Harvard Club of Austin
In October 2011 nine people stood up in a meeting room full of people and collectively said they would be responsible for rebuilding the Club from the ashes of dormancy. I stood because I realized that the farther in time I got away from Harvard, the more connected I wanted to feel to it. At first I was the person who filled the gaps, connecting with grads fresh from Cambridge and wielding my Costco card with aplomb. Eventually I got to take notes and spend money. I joke that one of the reasons I have to leave Austin is because I am next in line to be President, except that no one on the Board laughs when I make that joke.
I'm offering this as a group, but there is really just one. I met hunters-who-are-vegan, good-ol'-boys-who-set-the-standard-in-their-field-of-engineering, men-who-wear-suits-and-drive-dualies and more 'Horns than I can count, and they all helped ease the stereotypes of "Texas" most people from "The Northern 49" hold. Yet only one of them really helped define my time here, and unfortunately it was closer to the end than to the beginning, for both of us actually. Still, you can be from Texas no matter where you live and sometimes an end can be a beginning.
The Not Texans
Austin is nothing if not a magnet for awesome people, and I met many here from all over the country and world. Some organized Wisconsin Badger and Green Bay Packer viewing parties. Some answered inane questions with me several times a week and found my movie and TV trivia knowledge impressive instead of nerdy. Some formed my Austin branch of "where the bodies are buried." Some let me vent, and vented in return, about triathlon and life. Some of them no longer live in Texas, simply passing through like I am ultimately doing. But for a short time, we all gathered far away from our places of origin and meant a lot to each other.
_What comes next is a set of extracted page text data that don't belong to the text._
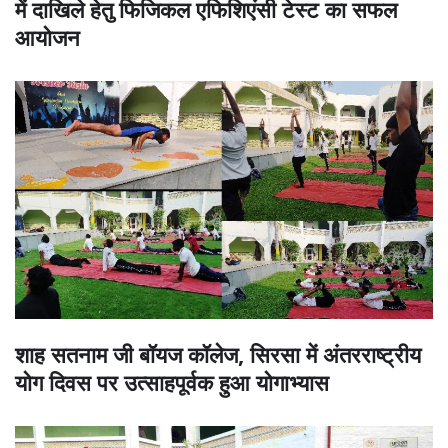
में दाखिले हेतु फिजिकल एफिशिएंसी टेस्ट का सफल
आयोजन
शाह सतनाम जी बॉयज कॉलेज, सिरसा में अंतरराष्ट्रीय
योग दिवस पर उत्साहपूर्वक हुआ योगाभ्यास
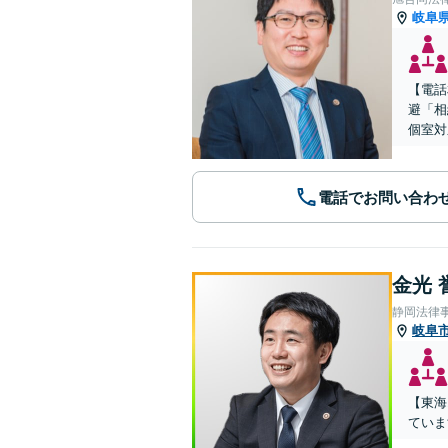
岐阜
【電話
避「相
個室対
電話でお問い合わ
金光 
静岡法律
岐阜
【東海
ていま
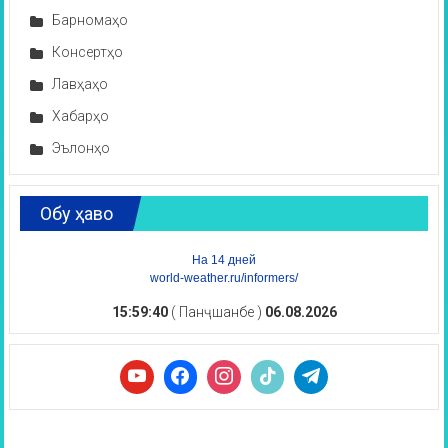
Барномаҳо
Консертҳо
Лавҳаҳо
Хабарҳо
Эълонҳо
Обу ҳаво
На 14 дней
world-weather.ru/informers/
15:59:41
( Панҷшанбе )
06.08.2026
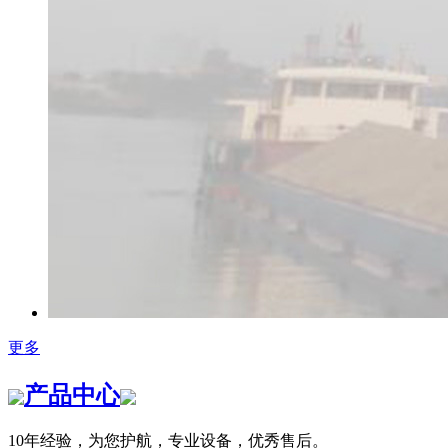
更多
产品中心
10年经验，为您护航，专业设备，优秀售后。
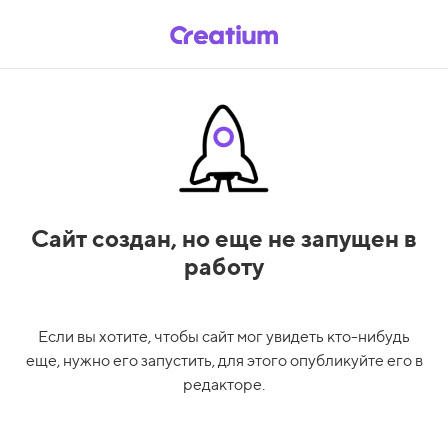
Сайт создан,
но еще не запущен в
работу
Если вы хотите, чтобы сайт мог увидеть кто-нибудь
еще, нужно его запустить, для этого опубликуйте его в
редакторе.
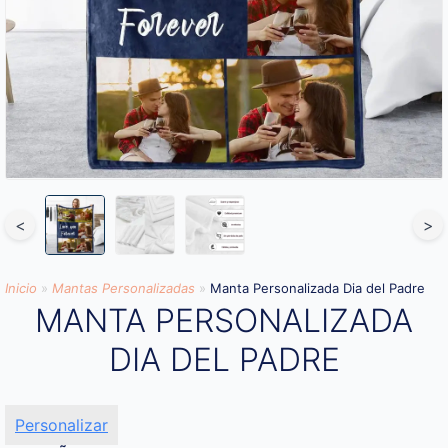
<
>
Inicio
»
Mantas Personalizadas
»
Manta Personalizada Dia del Padre
MANTA PERSONALIZADA
DIA DEL PADRE
Personalizar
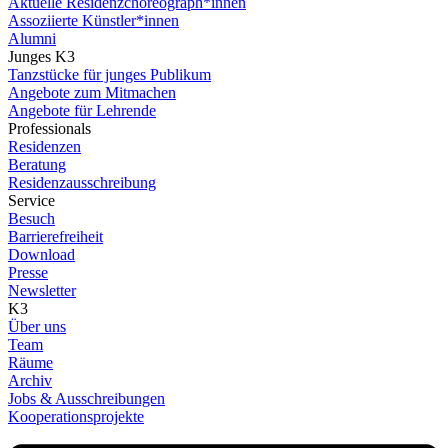
Aktuelle Residenzchoreograph*innen
Assoziierte Künstler*innen
Alumni
Junges K3
Tanzstücke für junges Publikum
Angebote zum Mitmachen
Angebote für Lehrende
Professionals
Residenzen
Beratung
Residenzausschreibung
Service
Besuch
Barrierefreiheit
Download
Presse
Newsletter
K3
Über uns
Team
Räume
Archiv
Jobs & Ausschreibungen
Kooperationsprojekte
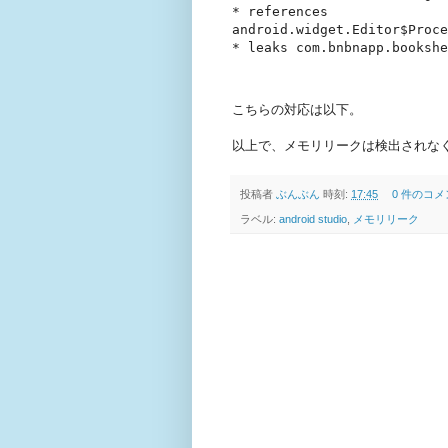
* references 
android.widget.Editor$Proce
* leaks com.bnbnapp.bookshe
こちらの対応は以下。
以上で、メモリリークは検出されな
投稿者
ぶんぶん
時刻:
17:45
0 件のコメ
ラベル:
android studio
,
メモリリーク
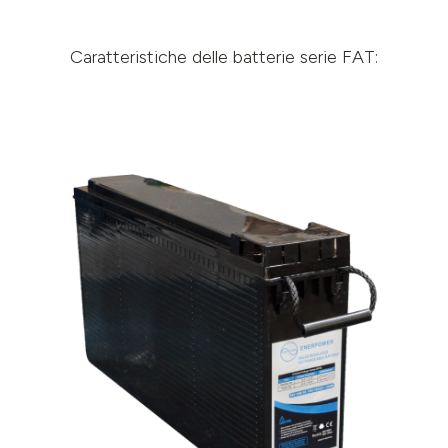
Caratteristiche delle batterie serie FAT:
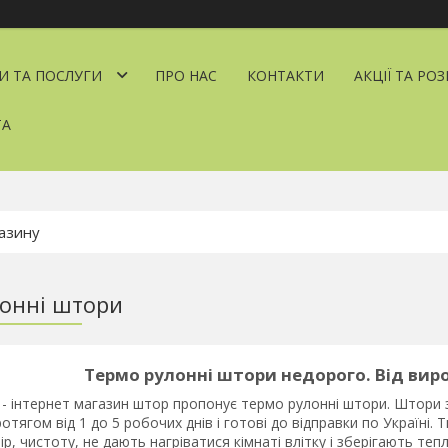
И ТА ПОСЛУГИ
ПРО НАС
КОНТАКТИ
АКЦІЇ ТА РО
ТА
онні штори
Термо рулонні штори недорого. Від виро
- інтернет магазин штор пропонує термо рулонні штори. Штори 
отягом від 1 до 5 робочих днів і готові до відправки по Україні.
ір, чистоту, не дають нагріватися кімнаті влітку і зберігають те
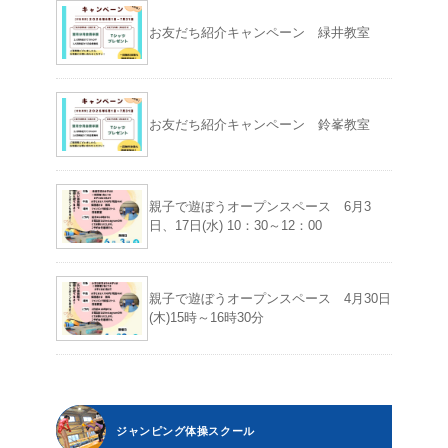
お友だち紹介キャンペーン 緑井教室
お友だち紹介キャンペーン 鈴峯教室
親子で遊ぼうオープンスペース 6月3
日、17日(水) 10：30～12：00
親子で遊ぼうオープンスペース 4月30日
(木)15時～16時30分
ジャンピング体操スクール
I might never eat tacos, TexMex or Mexican food again. BBQ might also need to go. Texas is the only place where I had to make my meal plans based on how much food the restaurant had available that day, rather than the other way around. Because here, when a BBQ place runs out of food shortly after opening for business, that's a sign the food is really rather good. Avocados and fresh corn tortillas literally changed the way I eat. On top of that, nearly every other type of cuisine is represented. I survived the Austin ramen explosion, taste-tested ices and gelatos, and developed a sophisticated palette for breakfast tacos. The only two things I never found in decent enough quality were pizza and empanadas. Oh well, I can forgive them, the closest Lou Malnati's and Julia's Empanadas are 1,000+ miles away.
So, I'm a crier. I know that I will spend most of my last week here tearing up at random and inopportune moments, and my plan is simply to hide behind sunglasses the entire time. Please don't be offended. If I'm wearing sunglasses and saying goodbye to you, it is because I like you so much.